- **What is being asked**
Report each line of the records below that uses the word "الذين".

- **Available records**
_ _ _

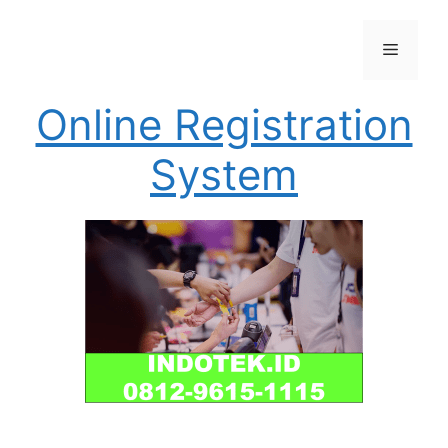
Skip
to
Menu
content
Online Registration
System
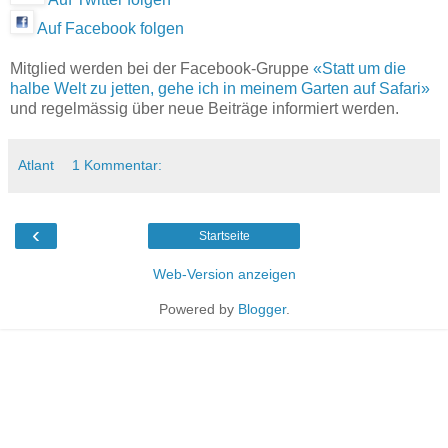
Auf Facebook folgen
Mitglied werden bei der Facebook-Gruppe
«Statt um die
halbe Welt zu jetten, gehe ich in meinem Garten auf Safari»
und regelmässig über neue Beiträge informiert werden.
Atlant
1 Kommentar:
‹
Startseite
Web-Version anzeigen
Powered by
Blogger
.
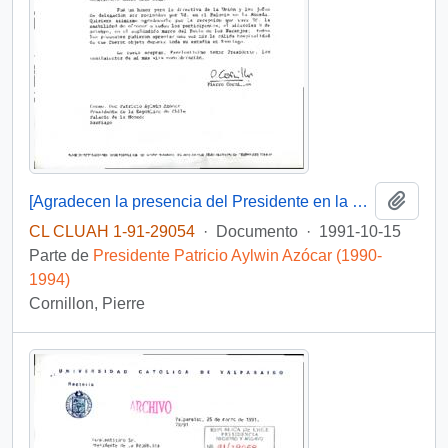
Añadi
[Agradecen la presencia del Presidente en la Ceremonia Inaugural de la 86a. Conferencia Interparlamentaria]
CL CLUAH 1-91-29054
·
Documento
·
1991-10-15
Parte de
Presidente Patricio Aylwin Azócar (1990-
1994)
Cornillon, Pierre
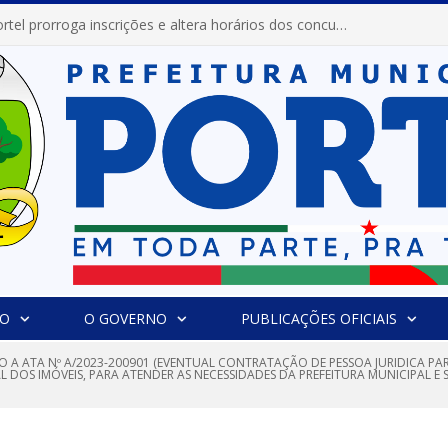
Prefeitura de Portel prorroga inscrições e altera horários dos concursos “Musa” e “Miss Mix Verão 2026”
IO
O GOVERNO
PUBLICAÇÕES OFICIAIS
O A ATA Nº A/2023-200901 (EVENTUAL CONTRATAÇÃO DE PESSOA JURIDICA P
AL DOS IMÓVEIS, PARA ATENDER AS NECESSIDADES DA PREFEITURA MUNICIPAL 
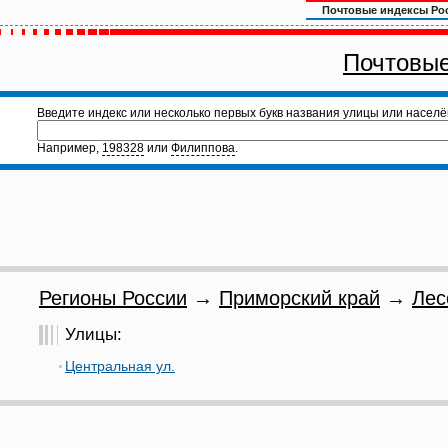
Почтовые индексы Ро
Почтовые
Введите индекс или несколько первых букв названия улицы или населё
Например,
198328
или
Филиппова
.
Регионы России
→
Приморский край
→
Лес
Улицы:
Центральная ул.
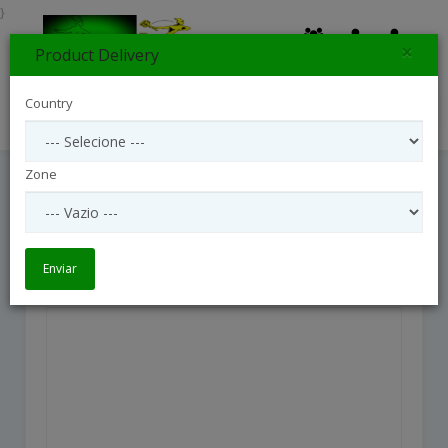
}
×
Product Delivery
0
Country
Search
Zone
Brisa Branca
Brisa Branca
Enviar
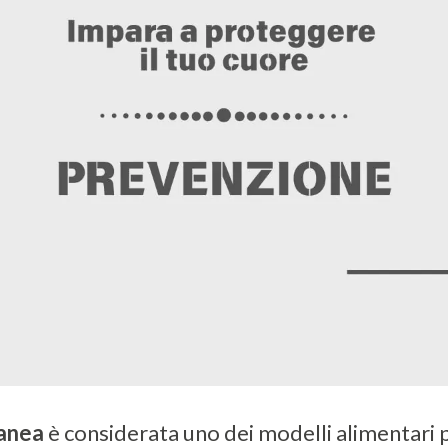
ranea
è considerata uno dei modelli alimentari pi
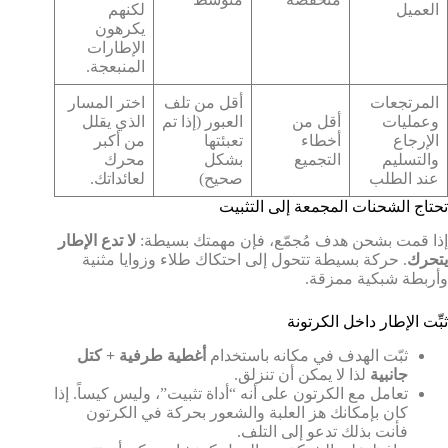
العميل
لكنهم
يكرهون
الإطارات
المنبعجة.
المرتجعات
أقل من تلف
اختر المسار
وعمليات
أقل من
العبور (إذا تم
الذي يقلل
الإرجاع
أخطاء
تعبئتها
من أكبر
والتسليم
التجميع
بشكل
محرك
عند الطلب
صحيح)
لعائداتك.
تحتاج الشحنات المجمعة إلى التثبيت
إذا قمت بشحن هدف مُجمّع، فإن مهمتك بسيطة:
لا تدع الإطار
يتحرك
. حركة بسيطة تتحول إلى احتكاك طلاء وزوايا مثنية
وأربطة شبكية ممزقة.
ثبِّت الإطار داخل الكرتونة
ثبّت الهدف في مكانه باستخدام
أغطية طرفية + كتل
جانبية
لذا لا يمكن أن تنزلق.
تعامل مع الكرتون على أنه “أداة تثبيت”، وليس كيساً. إذا
كان بإمكانك هز العلبة والشعور بحركة في الكرتون
فأنت بذلك تدعو إلى التلف.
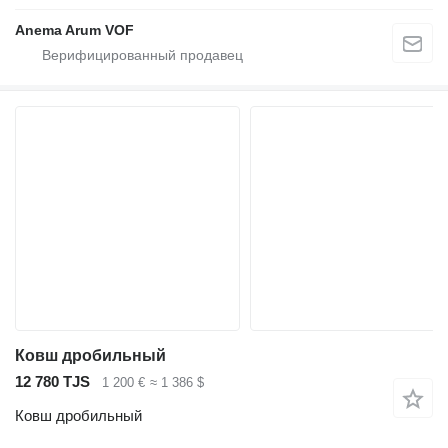
Anema Arum VOF
Ковш дробильный
12 780 TJS
1 200 €
≈ 1 386 $
Ковш дробильный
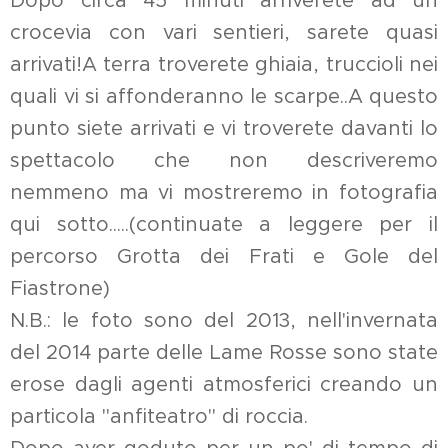
Dopo circa 45 minuti arriverete ad un
crocevia con vari sentieri, sarete quasi
arrivati!A terra troverete ghiaia, truccioli nei
quali vi si affonderanno le scarpe..A questo
punto siete arrivati e vi troverete davanti lo
spettacolo che non descriveremo
nemmeno ma vi mostreremo in fotografia
qui sotto.....(continuate a leggere per il
percorso Grotta dei Frati e Gole del
Fiastrone)
N.B.: le foto sono del 2013, nell'invernata
del 2014 parte delle Lame Rosse sono state
erose dagli agenti atmosferici creando un
particola "anfiteatro" di roccia.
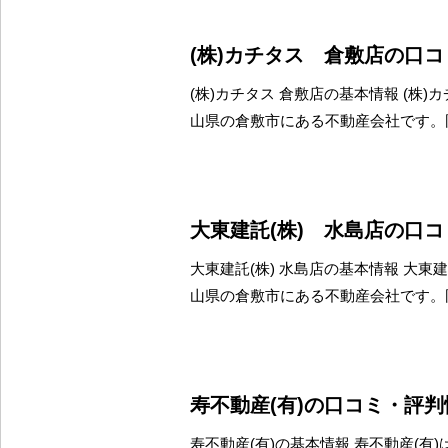
(株)カチタス 倉敷店の口
(株)カチタス 倉敷店の基本情報 (株)
山県の倉敷市にある不動産会社です。
大東建託(株) 水島店の口
大東建託(株) 水島店の基本情報 大東建
山県の倉敷市にある不動産会社です。
寿不動産(有)の口コミ・評判
寿不動産(有)の基本情報 寿不動産(有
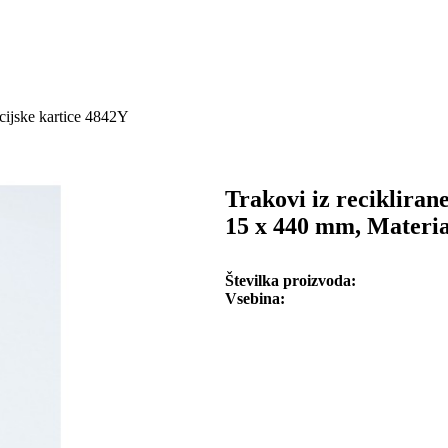
acijske kartice 4842Y
Trakovi iz reciklirane
15 x 440 mm, Materia
Številka proizvoda
Vsebina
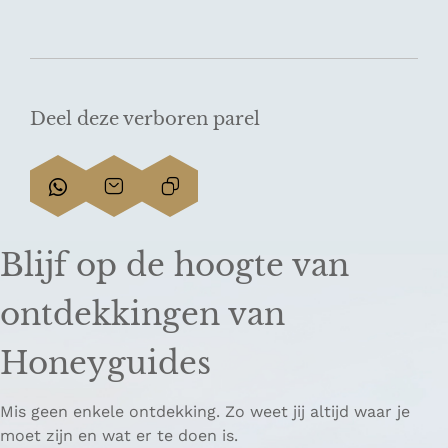
Deel deze verboren parel
D
D
L
e
e
i
e
e
n
Blijf op de hoogte van
l
l
k
d
d
k
ontdekkingen van
e
e
o
z
z
p
Honeyguides
e
e
i
p
p
ë
Mis geen enkele ontdekking. Zo weet jij altijd waar je
a
a
r
moet zijn en wat er te doen is.
g
g
e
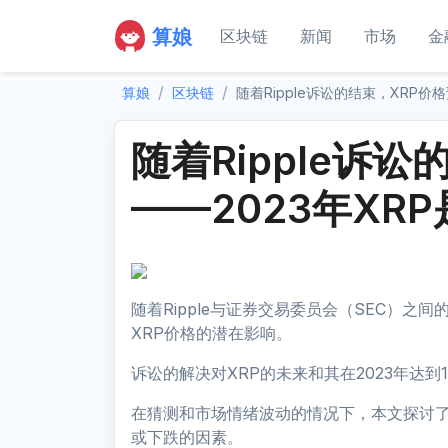
算娘
区块链
新闻
市场
金
算娘
区块链
随着Ripple诉讼的结束，XRP价
随着Ripple诉
——2023年XR
随着Ripple与证券交易委员会（SEC）之
XRP价格的潜在影响。
诉讼的解决对XRP的未来和其在2023年达
在猜测和市场情绪波动的情况下，本文探讨了
或下跌的因素。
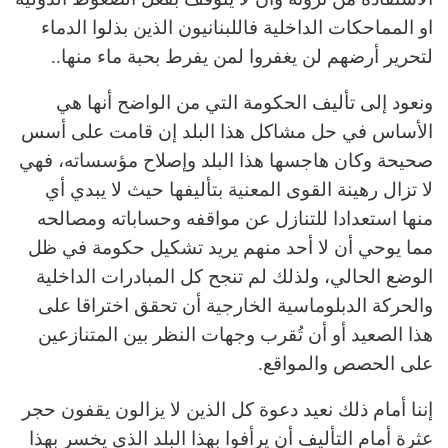
او المماحكات الداخلية فاللبنانيون الذين بذلوا الدماء
لتحرير أرضهم لن يغفروا لمن يفرط بحبة ماء منها..
ونعود إلى تأليف الحكومة التي من الواضح أنها هي
الأساس في حل مشاكل هذا البلد إن قامت على أسس
صحيحة وكان هاجسها هذا البلد وإصلاح مؤسساته، فهي
لا تزال رهينة القوى المعنية بتأليفها حيث لا يبدي أي
منها استعدادا للتنازل عن مواقفه وحساباته ومصالحه
مما يوحي أن لا أحد منهم يريد تشكيل حكومة في ظل
الوضع الحالي، ولذلك لم تنجح كل المبادرات الداخلية
والحركة الدبلوماسية الخارجية أن تحقق اختراقا على
هذا الصعيد أو أن تُقرب وجهات النظر بين المتنازعين
على الحصص والمواقع.
إننا أمام ذلك نعيد دعوة كل الذين لا يزالون يقفون حجر
عثرة أمام التأليف أن يرأفوا بهذا البلد الذي يخسر بهذا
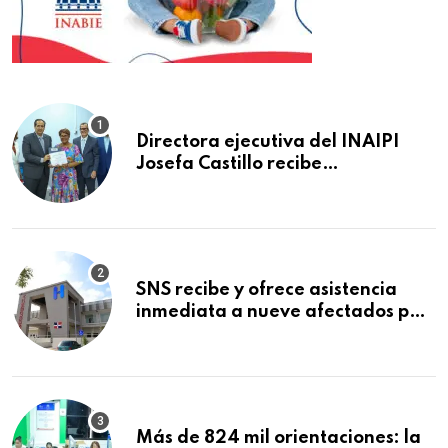
Directora ejecutiva del INAIPI
Josefa Castillo recibe
reconocimiento en la Semana
Mundial de la Lactancia Materna
SNS recibe y ofrece asistencia
inmediata a nueve afectados por
explosión en establecimiento de
comida de San Francisco de
Macorís
Más de 824 mil orientaciones: la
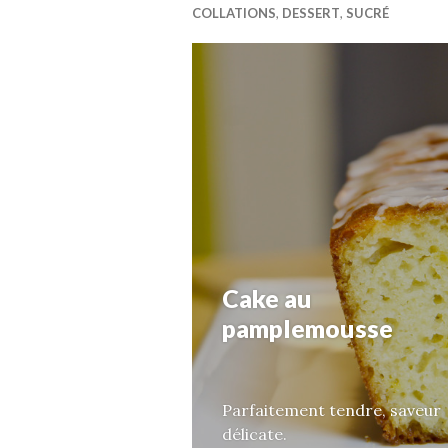
COLLATIONS
,
DESSERT
,
SUCRÉ
Cake au
pamplemousse
Parfaitement tendre, saveur
délicate.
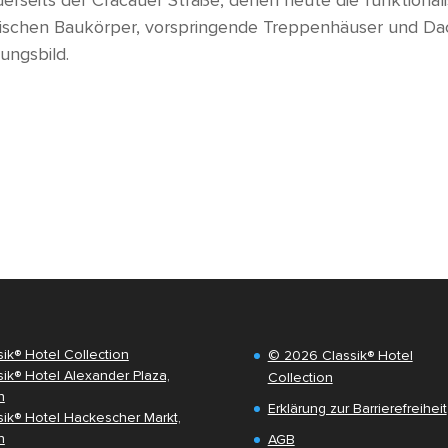
bischen Baukörper, vorspringende Treppenhäuser und Da
ungsbild.
sik® Hotel Collection
© 2026 Classik® Hotel
sik® Hotel Alexander Plaza,
Collection
n
Erklärung zur Barrierefreiheit
sik® Hotel Hackescher Markt,
n
AGB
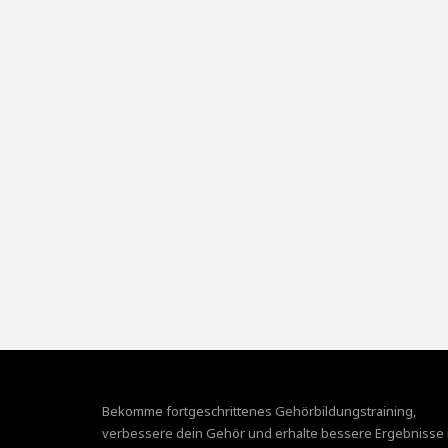
Bekomme fortgeschrittenes Gehörbildungstraining,
verbessere dein Gehör und erhalte bessere Ergebnisse 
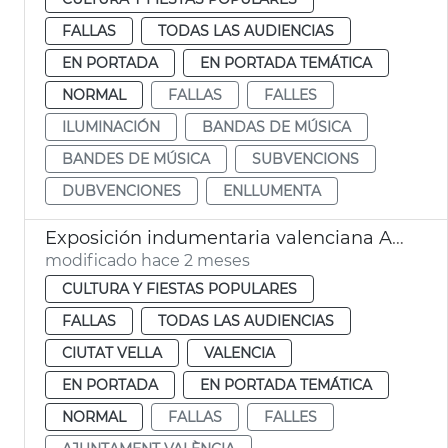
FALLAS
TODAS LAS AUDIENCIAS
EN PORTADA
EN PORTADA TEMÁTICA
NORMAL
FALLAS
FALLES
ILUMINACIÓN
BANDAS DE MÚSICA
BANDES DE MÚSICA
SUBVENCIONS
DUBVENCIONES
ENLLUMENTA
Exposición indumentaria valenciana Ayuntamiento València
modificado hace 2 meses
CULTURA Y FIESTAS POPULARES
FALLAS
TODAS LAS AUDIENCIAS
CIUTAT VELLA
VALENCIA
EN PORTADA
EN PORTADA TEMÁTICA
NORMAL
FALLAS
FALLES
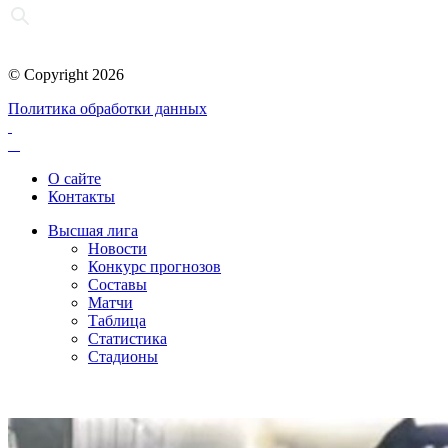
© Copyright 2026
Политика обработки данных
О сайте
Контакты
Высшая лига
Новости
Конкурс прогнозов
Составы
Матчи
Таблица
Статистика
Стадионы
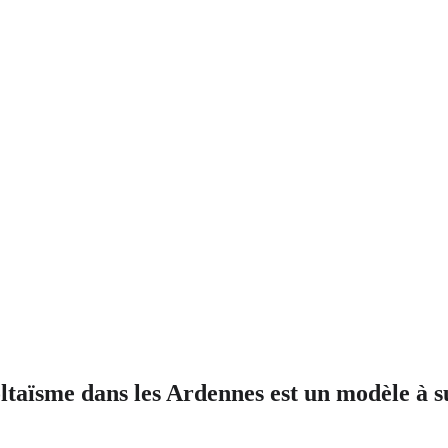
ltaïsme dans les Ardennes est un modèle à s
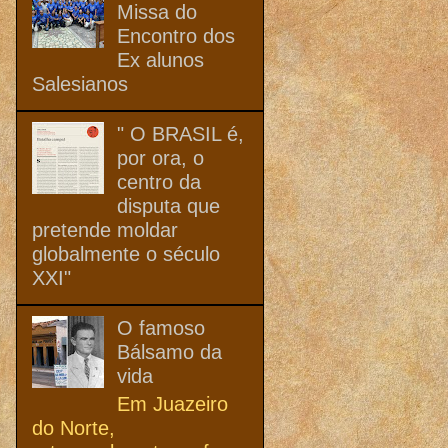
Missa do
Encontro dos
Ex alunos
Salesianos
" O BRASIL é,
por ora, o
centro da
disputa que
pretende moldar
globalmente o século
XXI"
O famoso
Bálsamo da
vida
Em Juazeiro
do Norte,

_ _ _

- **Exercise answer**
او المماحكات الداخلية فاللبنانيون الذين بذلوا الدماء
إننا أمام ذلك نعيد دعوة كل الذين لا يزالون يقفون حجر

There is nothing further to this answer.